I think part of the problem with adoption is the terminology. Most of us think we need to “protect the data” in our control systems, but all cyber attacks are data. We don’t need to protect the data – we need protection from the data. We need to control, thoroughly, all the nasty little ways data and attacks are leaking into our control systems.
How has ICS security changed over the years, and how do you see it evolving in the near future?
Industrial systems face the same pressures as everybody else:
- For 30 years CPUs have been getting cheaper so there are more of them everywhere, and more software everywhere. The problem is that all software can be hacked – so the attack surface increases constantly.
- For 30 years connectivity has been increasing, and every information flow is a potential attack, so the attack surface increases even more.
- And attack tools and techniques get better every year as well – so it becomes ever easier for the bad guys to take advantage of the increased attack opportunities.
In short, it looks bad for our heroes. To make a bad situation worse, a lot of the advice out there, like “quick, patch everything!” is really expensive for reliability-critical sites – and almost every industrial site is reliability-critical.
I believe we need a new way of thinking about the problem. Stop seeing software vulnerabilities and misconfigurations as the problem – the problem is attacks. Stop trying to protect our data – it is our physical equipment, the safety of our workers and the productivity of our physical sites we need to protect – from incoming attack data. Do continue monitoring our industrial networks – we can only optimize what we measure, so we have to measure our security. But stop imagining that monitoring is going to save us from zero-days and other nasties.
Start controlling those incoming data and attack flows – outbound flows into the IT network have IT-class consequences. It is the inbound flows, both online and offline that can carry attacks with unacceptable physical consequences.

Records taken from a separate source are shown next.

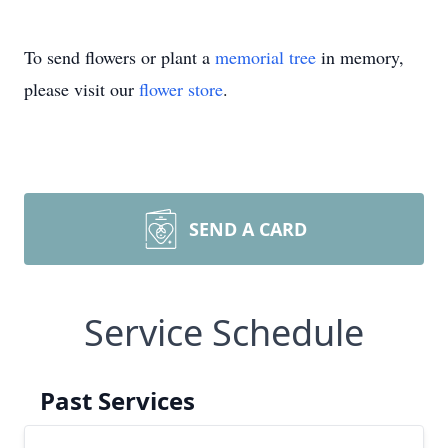
To send flowers or plant a
memorial tree
in memory,
please visit our
flower store
.
SEND A CARD
Service Schedule
Past Services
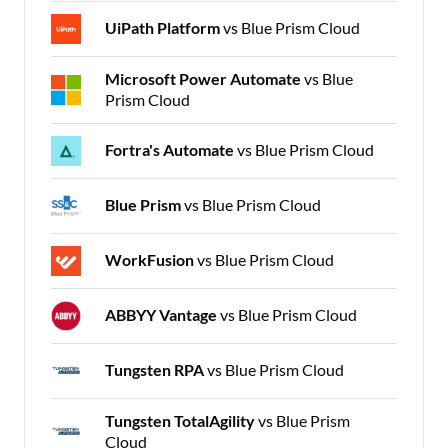
UiPath Platform
vs Blue Prism Cloud
Microsoft Power Automate
vs Blue
Prism Cloud
Fortra's Automate
vs Blue Prism Cloud
Blue Prism
vs Blue Prism Cloud
WorkFusion
vs Blue Prism Cloud
ABBYY Vantage
vs Blue Prism Cloud
Tungsten RPA
vs Blue Prism Cloud
Tungsten TotalAgility
vs Blue Prism
Cloud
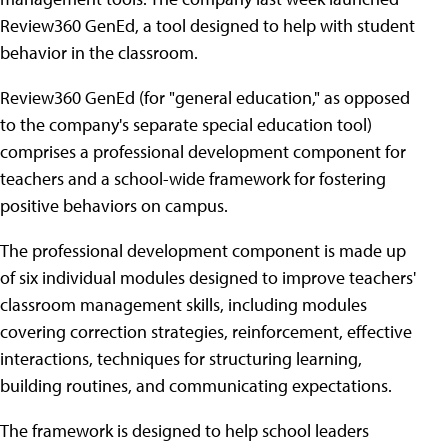
Review360 GenEd, a tool designed to help with student
behavior in the classroom.
Review360 GenEd (for "general education," as opposed
to the company's separate special education tool)
comprises a professional development component for
teachers and a school-wide framework for fostering
positive behaviors on campus.
The professional development component is made up
of six individual modules designed to improve teachers'
classroom management skills, including modules
covering correction strategies, reinforcement, effective
interactions, techniques for structuring learning,
building routines, and communicating expectations.
The framework is designed to help school leaders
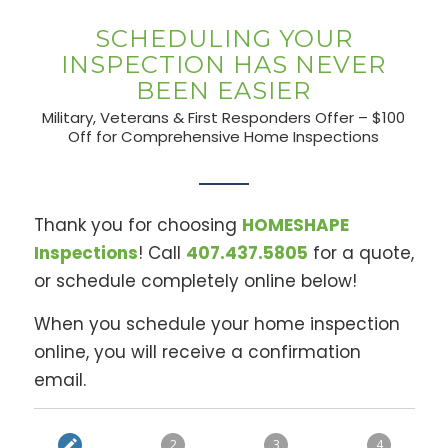
SCHEDULING YOUR
INSPECTION HAS NEVER
BEEN EASIER
Military, Veterans & First Responders Offer – $100
Off for Comprehensive Home Inspections
Thank you for choosing
HOMESHAPE
Inspections
! Call
407.437.5805
for a quote,
or schedule completely online below!
When you schedule your home inspection
online, you will receive a confirmation
email.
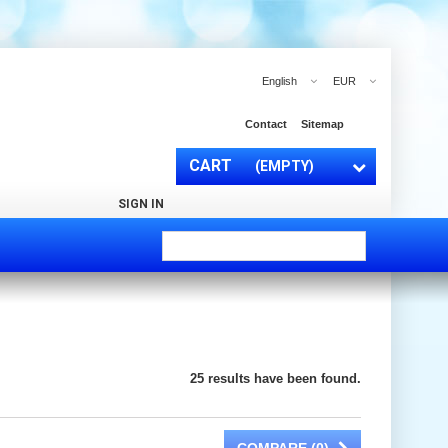
English
EUR
Contact
Sitemap
CART
(EMPTY)
SIGN IN
25 results have been found.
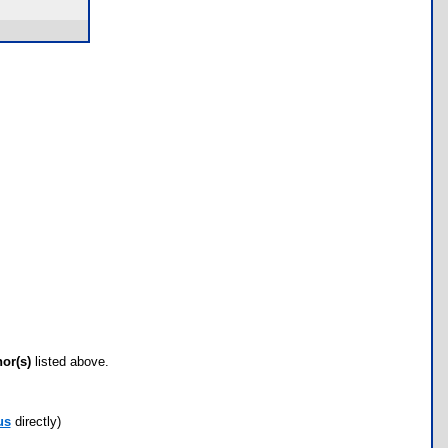
hor(s)
listed above.
us
directly)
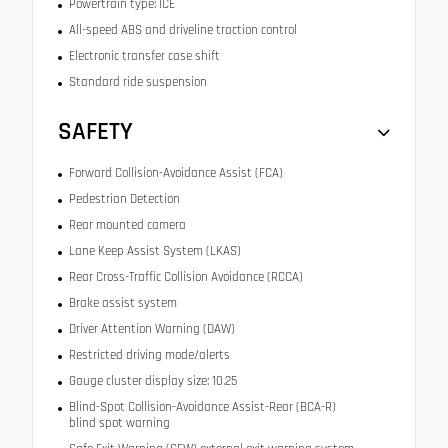
Powertrain type: ICE
All-speed ABS and driveline traction control
Electronic transfer case shift
Standard ride suspension
SAFETY
Forward Collision-Avoidance Assist (FCA)
Pedestrian Detection
Rear mounted camera
Lane Keep Assist System (LKAS)
Rear Cross-Traffic Collision Avoidance (RCCA)
Brake assist system
Driver Attention Warning (DAW)
Restricted driving mode/alerts
Gauge cluster display size: 10.25
Blind-Spot Collision-Avoidance Assist-Rear (BCA-R)
blind spot warning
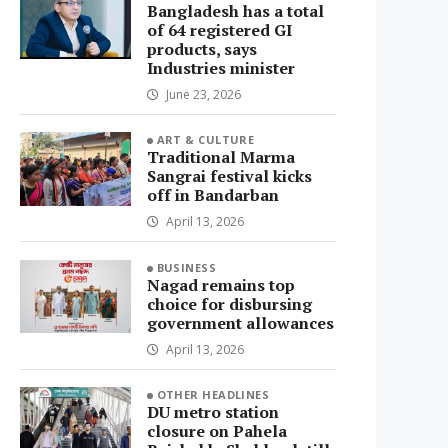
Bangladesh has a total
of 64 registered GI
products, says
Industries minister
June 23, 2026
ART & CULTURE
Traditional Marma
Sangrai festival kicks
off in Bandarban
April 13, 2026
BUSINESS
Nagad remains top
choice for disbursing
government allowances
April 13, 2026
OTHER HEADLINES
DU metro station
closure on Pahela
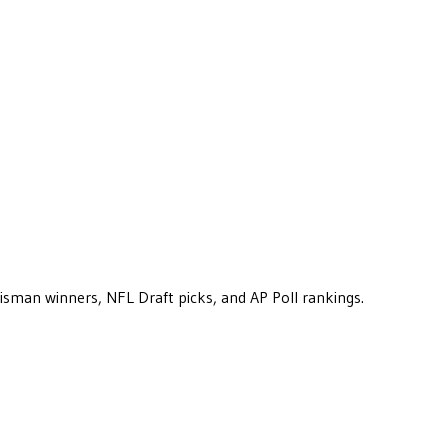
eisman winners, NFL Draft picks, and AP Poll rankings.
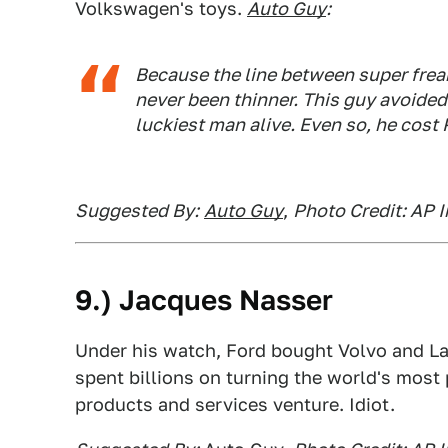
Volkswagen's toys.
Auto Guy
:
Because the line between super frea
never been thinner. This guy avoided 
luckiest man alive. Even so, he cost
Suggested By:
Auto Guy
,
Photo Credit: AP 
9.) Jacques Nasser
Under his watch, Ford bought Volvo and Lan
spent billions on turning the world's most
products and services venture. Idiot.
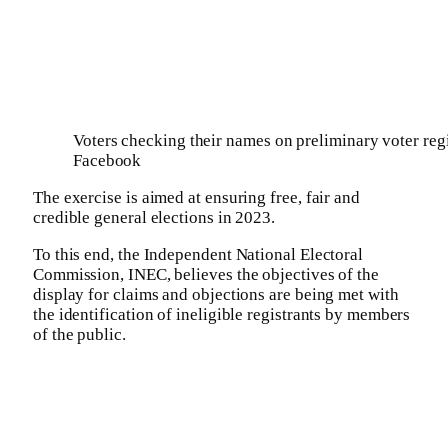
Voters checking their names on preliminary voter regi
Facebook
The exercise is aimed at ensuring free, fair and
credible general elections in 2023.
To this end, the Independent National Electoral
Commission, INEC, believes the objectives of the
display for claims and objections are being met with
the identification of ineligible registrants by members
of the public.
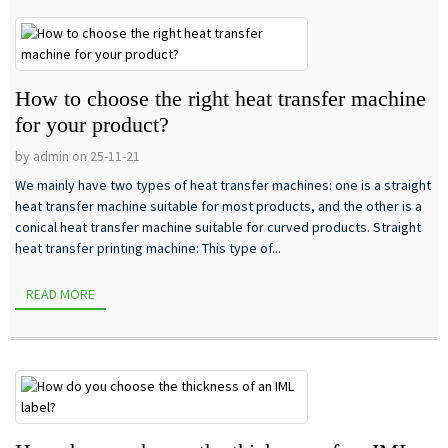
How to choose the right heat transfer machine
for your product?
by admin on 25-11-21
We mainly have two types of heat transfer machines: one is a straight
heat transfer machine suitable for most products, and the other is a
conical heat transfer machine suitable for curved products. Straight
heat transfer printing machine: This type of...
READ MORE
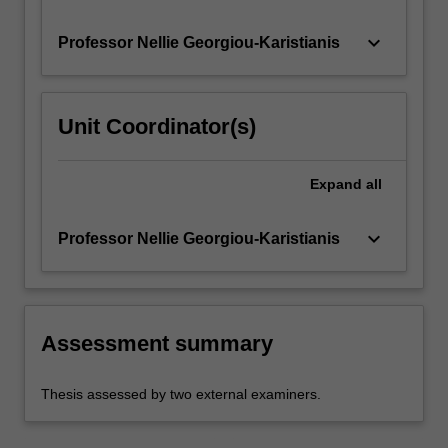
keyboard_arrow_down
Professor Nellie Georgiou-Karistianis
Unit Coordinator(s)
Expand
all
keyboard_arrow_down
Professor Nellie Georgiou-Karistianis
Assessment summary
Thesis assessed by two external examiners.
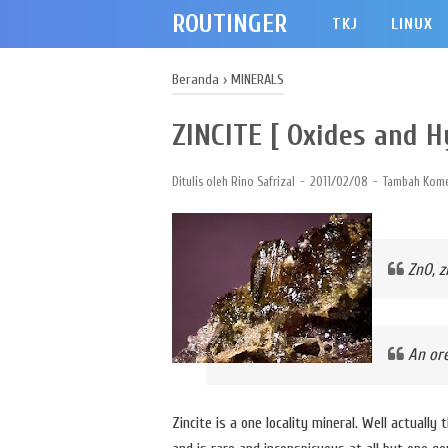
ROUTINGER
TKJ
LINUX
Beranda
›
MINERALS
ZINCITE [ Oxides and H
Ditulis oleh
Rino Safrizal
2011/02/08
Tambah Kome
ZnO, 
An ore
Zincite is a one locality mineral. Well actually 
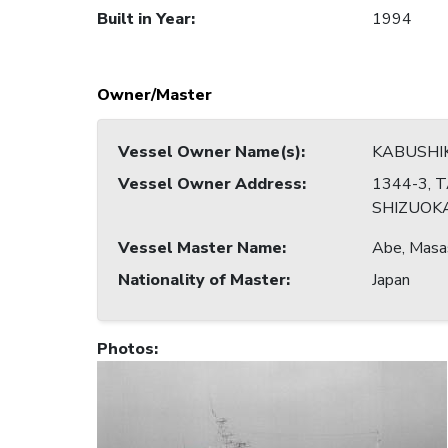
Built in Year
:
1994
Owner/Master
Vessel Owner Name(s)
:
KABUSHI
Vessel Owner Address
:
1344-3, T
SHIZUOKA
Vessel Master Name
:
Abe, Masa
Nationality of Master
:
Japan
Photos
:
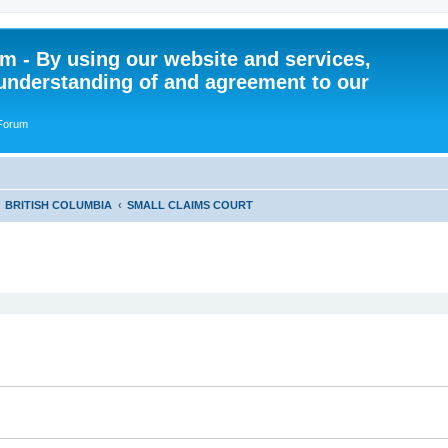
 - By using our website and services,
understanding of and agreement to our
 Forum
BRITISH COLUMBIA
SMALL CLAIMS COURT
ed search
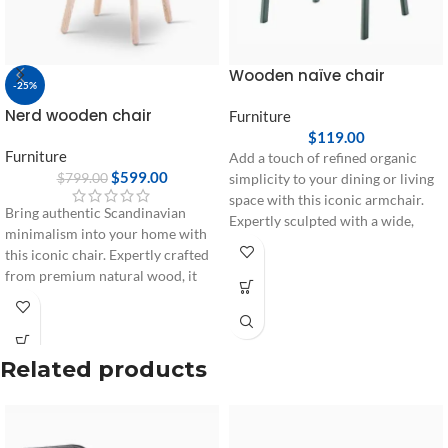
Wooden naïve chair
-25%
Nerd wooden chair
Furniture
$
119.00
Furniture
Add a touch of refined organic
$
599.00
$
799.00
simplicity to your dining or living
space with this iconic armchair.
Bring authentic Scandinavian
Expertly sculpted with a wide,
minimalism into your home with
wrapping backrest and sturdy
this iconic chair. Expertly crafted
wooden legs, it offers a seamless
from premium natural wood, it
blend of ergonomic comfort and
features a unique cushioned
timeless Nordic aesthetics.
backrest accent designed for
ultimate seating comfort and long-
lasting durability.
Related products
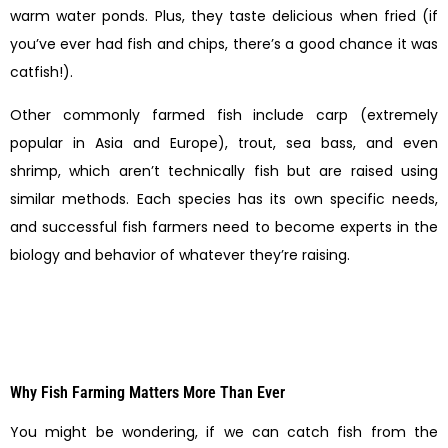
warm water ponds. Plus, they taste delicious when fried (if
you’ve ever had fish and chips, there’s a good chance it was
catfish!).
Other commonly farmed fish include carp (extremely
popular in Asia and Europe), trout, sea bass, and even
shrimp, which aren’t technically fish but are raised using
similar methods. Each species has its own specific needs,
and successful fish farmers need to become experts in the
biology and behavior of whatever they’re raising.
Why Fish Farming Matters More Than Ever
You might be wondering, if we can catch fish from the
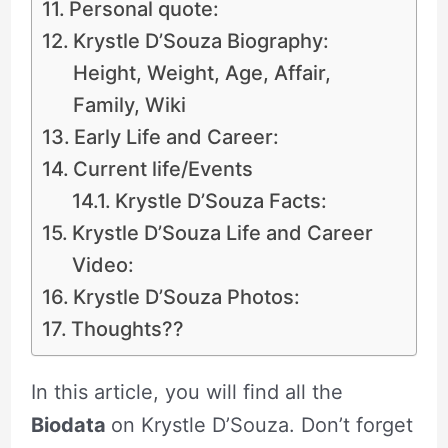
Personal quote:
Krystle D’Souza Biography:
Height, Weight, Age, Affair,
Family, Wiki
Early Life and Career:
Current life/Events
Krystle D’Souza Facts:
Krystle D’Souza Life and Career
Video:
Krystle D’Souza Photos:
Thoughts??
In this article, you will find all the
Biodata
on Krystle D’Souza. Don’t forget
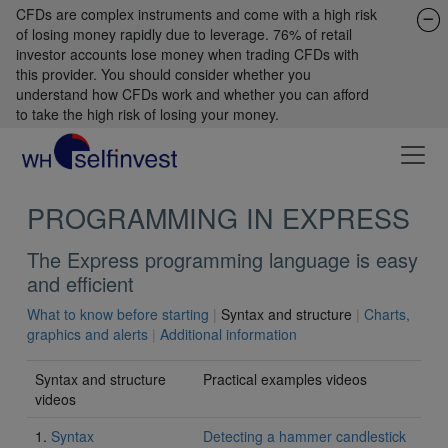
CFDs are complex instruments and come with a high risk
of losing money rapidly due to leverage. 76% of retail
investor accounts lose money when trading CFDs with
this provider. You should consider whether you
understand how CFDs work and whether you can afford
to take the high risk of losing your money.
PROGRAMMING IN EXPRESS
The Express programming language is easy
and efficient
What to know before starting
|
Syntax and structure
|
Charts,
graphics and alerts
|
Additional information
Syntax and structure
Practical examples videos
videos
1.
Syntax
Detecting a hammer candlestick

This is the kind of change that Waterfall Security Solutions is trying to enable with our Unidirectional Security Gateways and related hardware-based / physical protection products. There are no silver bullets, but if we can enable industrial sites to control information flows much more thoroughly than they do today, we can dramatically improve protections for industrial control systems and dramatically simplify their security programs.